Private model rates	Use your internal estimate, or `0.0` while validating token counts.
Retention days	Use the shortest window that still supports debugging and evaluation.

Cost Intelligence becomes more useful once rates reflect the way your team actually pays for model usage.

Provider Reference

Provider	`provider` value	Credential	Auto-inferred from identifier
OpenAI	`openai`	API key	—
OpenAI-compatible	`openai`	Provider key or internal token	—
Anthropic	`anthropic`	API key	`claude-*`
Google Gemini	`gemini`	Google API key	`gemini-*`
AWS Bedrock	`bedrock`	IAM role or AWS credentials	`amazon.`, `anthropic.`, `meta.`, `cohere.`, `mistral.`, `stability.`, and others
Azure OpenAI	`azure`	Azure API key	— (requires registry entry)
Self-hosted / internal	`internal`	Internal token or none	—

Auto-inferred providers do not require a registry entry for basic use. Register the model explicitly when you need stored credentials, custom cost rates, or a configured fallback.

After Registration

After a provider entry exists, assign it to a routing tier and run a trace through the SDK.

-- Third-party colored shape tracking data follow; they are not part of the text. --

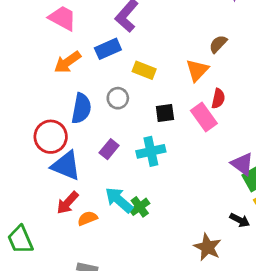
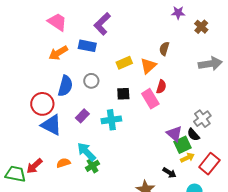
brown semicircle: (218, 44) -> (164, 49), turned -32
blue rectangle: (108, 49) -> (87, 46), turned 30
yellow rectangle: (144, 70) -> (124, 63), moved, turned -49
red arrow: (68, 203) -> (34, 166), moved
green cross: (140, 207) -> (92, 166), moved
green trapezoid: (20, 240) -> (15, 174), turned 120

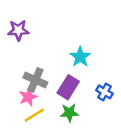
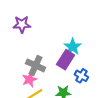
purple rectangle: (68, 87) -> (66, 60), moved
blue cross: (105, 92) -> (81, 76), moved

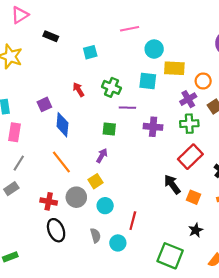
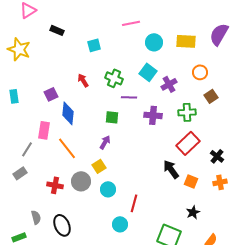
yellow rectangle: (174, 68) -> (186, 41), moved
cyan square: (148, 81) -> (148, 72), turned 30
purple cross: (188, 99) -> (169, 84), moved
pink rectangle: (15, 132) -> (44, 130), moved
black ellipse: (56, 230) -> (62, 225), moved
gray semicircle: (95, 236) -> (36, 217), moved

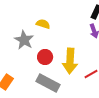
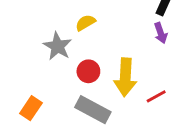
yellow semicircle: (43, 24) -> (85, 23), turned -48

const trace = await client.traces.create({
  metadata: { feature: "provider-smoke-test" },
});

const result = await client.execute({
  traceId: trace.data.id,
  input: "Reply with the configured model name if available.",
});

await client.traces.complete(trace.data.id);
console.log(result.data.model);

trace = client.traces.create(
    metadata={"feature": "provider-smoke-test"}
)

result = client.execute(
    trace_id=trace.id,
    input="Reply with the configured model name if available.",
)

client.traces.complete(trace.id)
print(result.model)

trace = client.traces.create(
  metadata: { feature: "provider-smoke-test" }
)

result = client.execute(
  trace_id: trace.id,
  input: "Reply with the configured model name if available."
)

client.traces.complete(trace.id)
puts result.model

Check the trace to confirm the selected model, cost, latency, and any provider error before assigning the model to a live routing tier.